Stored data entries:
****

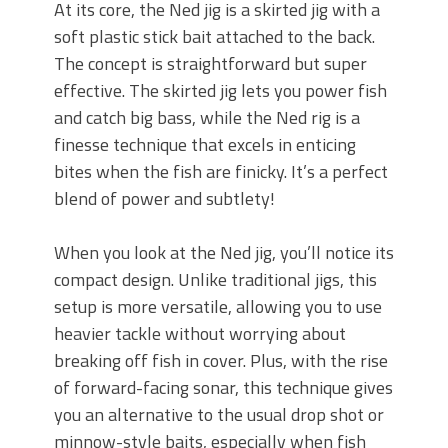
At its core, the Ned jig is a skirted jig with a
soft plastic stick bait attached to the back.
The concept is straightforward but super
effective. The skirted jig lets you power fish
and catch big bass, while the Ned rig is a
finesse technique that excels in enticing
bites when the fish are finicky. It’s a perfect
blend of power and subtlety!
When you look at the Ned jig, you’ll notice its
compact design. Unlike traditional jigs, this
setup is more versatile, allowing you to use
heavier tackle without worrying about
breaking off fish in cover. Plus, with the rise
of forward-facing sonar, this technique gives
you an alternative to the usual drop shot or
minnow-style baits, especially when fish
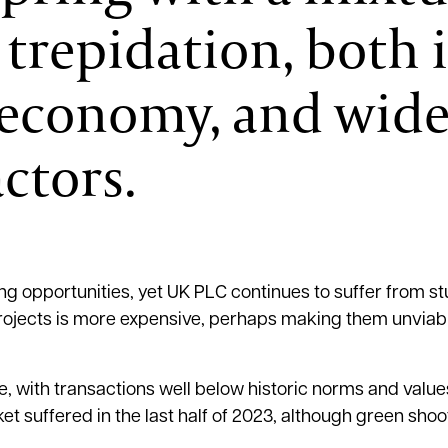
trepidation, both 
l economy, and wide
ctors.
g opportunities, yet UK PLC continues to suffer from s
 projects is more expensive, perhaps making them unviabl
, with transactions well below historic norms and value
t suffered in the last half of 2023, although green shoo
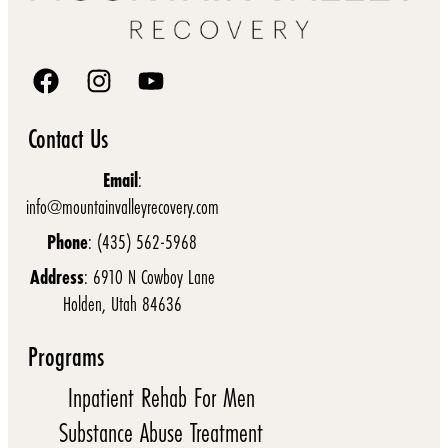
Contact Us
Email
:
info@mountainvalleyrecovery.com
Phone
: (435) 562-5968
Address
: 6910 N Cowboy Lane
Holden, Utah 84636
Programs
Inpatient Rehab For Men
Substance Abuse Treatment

****

WHAT YOU WILL DO:
Give back the entries above exactly as they stand. Leave the images out.

RESULT OF THIS TASK:
At its core, the Ned jig is a skirted jig with a
soft plastic stick bait attached to the back.
The concept is straightforward but super
effective. The skirted jig lets you power fish
and catch big bass, while the Ned rig is a
finesse technique that excels in enticing
bites when the fish are finicky. It’s a perfect
blend of power and subtlety!
When you look at the Ned jig, you’ll notice its
compact design. Unlike traditional jigs, this
setup is more versatile, allowing you to use
heavier tackle without worrying about
breaking off fish in cover. Plus, with the rise
of forward-facing sonar, this technique gives
you an alternative to the usual drop shot or
minnow-style baits, especially when fish
trepidation, both 
l economy, and wide
ctors.
g opportunities, yet UK PLC continues to suffer from s
 projects is more expensive, perhaps making them unviabl
, with transactions well below historic norms and value
t suffered in the last half of 2023, although green shoo
Contact Us
Email
:
info@mountainvalleyrecovery.com
Phone
: (435) 562-5968
Address
: 6910 N Cowboy Lane
Holden, Utah 84636
Programs
Inpatient Rehab For Men
Substance Abuse Treatment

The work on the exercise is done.